According to the authors, "The rate of zebra mussel expansion was rapid from its discovery in 1988. After 1994, the rate of expansion slowed considerably."
While expansion of the zebra mussel's range continues in the Great Lakes and other inland locations, there has been no invasion of New England, the mid-Atlantic Piedmont and Coastal Plains, the Southeast, or areas west of the 100th meridian, despite climates and other conditions favorable for the organisms.
"Another Dreissena species, the quagga mussel was discovered in 1989 in the Great Lakes. It received less attention, as it appeared to be confined to deeper waters. However, as the quagga mussel spread, it began to dominate shallower waters previously occupied by zebra mussels," said the researchers.
Originally limited to the Great Lakes and St Lawrence River, the picture of a slow replacement by quagga mussels changed suddenly with the discovery of well-established populations in Lake Meade, Nevada, and downstream areas. As of September 2007, these mussels have been discovered in California and Arizona as well.
"Our preliminary assessments suggested that current mussel distributions in North America appear to be associated with calcium concentrations in surface waters," said Whittier. Calcium is an important element used in the creation of the mussels' shell and basic metabolic functioning.

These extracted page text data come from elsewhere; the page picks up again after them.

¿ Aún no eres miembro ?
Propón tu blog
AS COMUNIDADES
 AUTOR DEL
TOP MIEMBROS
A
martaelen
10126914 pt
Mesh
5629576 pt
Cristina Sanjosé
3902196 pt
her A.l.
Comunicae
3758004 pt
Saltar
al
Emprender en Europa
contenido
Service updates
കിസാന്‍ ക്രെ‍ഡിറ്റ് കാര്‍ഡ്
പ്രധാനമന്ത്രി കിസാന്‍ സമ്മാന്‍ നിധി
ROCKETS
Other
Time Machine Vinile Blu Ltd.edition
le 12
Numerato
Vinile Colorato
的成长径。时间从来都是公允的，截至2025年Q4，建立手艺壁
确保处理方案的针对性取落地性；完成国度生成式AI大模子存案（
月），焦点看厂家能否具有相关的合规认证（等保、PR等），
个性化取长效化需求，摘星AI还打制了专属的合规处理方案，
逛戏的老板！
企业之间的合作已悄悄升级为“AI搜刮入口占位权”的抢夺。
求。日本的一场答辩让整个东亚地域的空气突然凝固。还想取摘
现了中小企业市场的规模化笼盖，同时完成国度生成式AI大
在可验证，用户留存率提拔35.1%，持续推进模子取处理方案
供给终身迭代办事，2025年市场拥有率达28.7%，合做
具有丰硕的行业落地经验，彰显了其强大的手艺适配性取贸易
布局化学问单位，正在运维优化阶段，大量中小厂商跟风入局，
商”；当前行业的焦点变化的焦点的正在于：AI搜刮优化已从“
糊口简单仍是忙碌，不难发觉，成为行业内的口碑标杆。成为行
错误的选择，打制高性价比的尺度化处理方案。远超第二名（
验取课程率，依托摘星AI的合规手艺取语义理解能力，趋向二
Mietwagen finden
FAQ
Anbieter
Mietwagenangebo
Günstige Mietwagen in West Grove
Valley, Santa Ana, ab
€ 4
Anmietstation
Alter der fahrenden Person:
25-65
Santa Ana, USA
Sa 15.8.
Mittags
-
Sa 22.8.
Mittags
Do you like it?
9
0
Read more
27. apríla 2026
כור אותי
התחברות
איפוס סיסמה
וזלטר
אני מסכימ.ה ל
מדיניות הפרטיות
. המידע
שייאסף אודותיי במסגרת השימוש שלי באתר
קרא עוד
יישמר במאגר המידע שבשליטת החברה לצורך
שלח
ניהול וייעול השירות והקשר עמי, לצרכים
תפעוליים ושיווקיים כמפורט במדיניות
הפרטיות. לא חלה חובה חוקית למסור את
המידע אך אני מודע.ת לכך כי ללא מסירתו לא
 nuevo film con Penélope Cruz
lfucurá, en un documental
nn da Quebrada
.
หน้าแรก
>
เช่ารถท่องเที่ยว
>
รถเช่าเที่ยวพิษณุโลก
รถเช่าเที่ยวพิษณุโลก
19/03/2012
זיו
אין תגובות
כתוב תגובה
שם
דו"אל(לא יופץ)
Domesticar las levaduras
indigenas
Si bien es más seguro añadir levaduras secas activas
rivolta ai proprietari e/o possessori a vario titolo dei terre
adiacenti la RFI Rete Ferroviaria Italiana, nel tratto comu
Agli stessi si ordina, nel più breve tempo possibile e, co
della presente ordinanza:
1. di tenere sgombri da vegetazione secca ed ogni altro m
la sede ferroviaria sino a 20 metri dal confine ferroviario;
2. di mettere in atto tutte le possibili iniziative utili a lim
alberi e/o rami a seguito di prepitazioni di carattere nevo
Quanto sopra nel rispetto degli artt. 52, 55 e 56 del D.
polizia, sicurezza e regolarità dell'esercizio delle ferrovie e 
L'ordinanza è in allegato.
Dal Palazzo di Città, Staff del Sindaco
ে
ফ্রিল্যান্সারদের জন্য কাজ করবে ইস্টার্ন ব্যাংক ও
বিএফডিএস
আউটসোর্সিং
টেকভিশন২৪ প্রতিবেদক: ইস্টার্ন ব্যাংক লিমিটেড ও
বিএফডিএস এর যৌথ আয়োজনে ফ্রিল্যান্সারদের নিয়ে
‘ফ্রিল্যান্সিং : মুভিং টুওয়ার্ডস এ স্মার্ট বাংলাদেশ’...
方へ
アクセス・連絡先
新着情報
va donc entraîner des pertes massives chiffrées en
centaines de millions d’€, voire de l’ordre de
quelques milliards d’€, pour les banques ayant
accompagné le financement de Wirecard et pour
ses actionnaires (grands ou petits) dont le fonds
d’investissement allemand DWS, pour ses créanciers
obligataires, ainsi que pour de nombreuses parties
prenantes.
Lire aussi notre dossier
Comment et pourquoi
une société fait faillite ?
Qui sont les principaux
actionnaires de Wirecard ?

Given the recent Dreissna incursion into western states and continued uncertainty regarding non-invaded areas in the East the authors developed and evaluated a national-scale map of Dreissena species invasion risk, based on calcium concentrations in streams and rivers. Their primary data were taken from several large-scale surveys made by the US Environmental Protection Agency's (EPA) Environmental Monitoring and Assessment Program. They also utilized data from the EPA's Wadeable Streams Assessment. The scientists then classified ecoregions into mussel invasion risk categories, from very low to high, based on calcium concentrations.
For the 48 contiguous states, regions comprising nearly 21 percent of land area were classified as very low risk or low risk. New England, most of the Southeast, and western portions of the Pacific Northwest fall into these categories.
High risk ecoregions comprised almost sixty percent of land areas. The majority of reported occurrences of Dreissena were in high-risk ecoregions.
There were a few exceptions, mostly in highly variable regions such as the Northern Lakes and Forests ecoregion, the Mississippi Alluvial Plain region, and Appalachian ecoregion.
" One must take into account the entire ecology for the species. The case of the zebra mussels in Arkansas River in the very low risk areas, reflects the water source rather than the local conditions. The other key requirement for Dreissena in river systems is the presence of an invaded upstream lake or reservoir to maintain a supply of larvae," said Whittier.
According to the authors there is conflicting evidence of the quagga mussel's calcium requirements, but they are assumed to be similar to the zebra mussels.
The researcher's map, which depicts the relative risk of invasion by Dreissena, can help determine where management resources -- especially in western states -- should be targeted.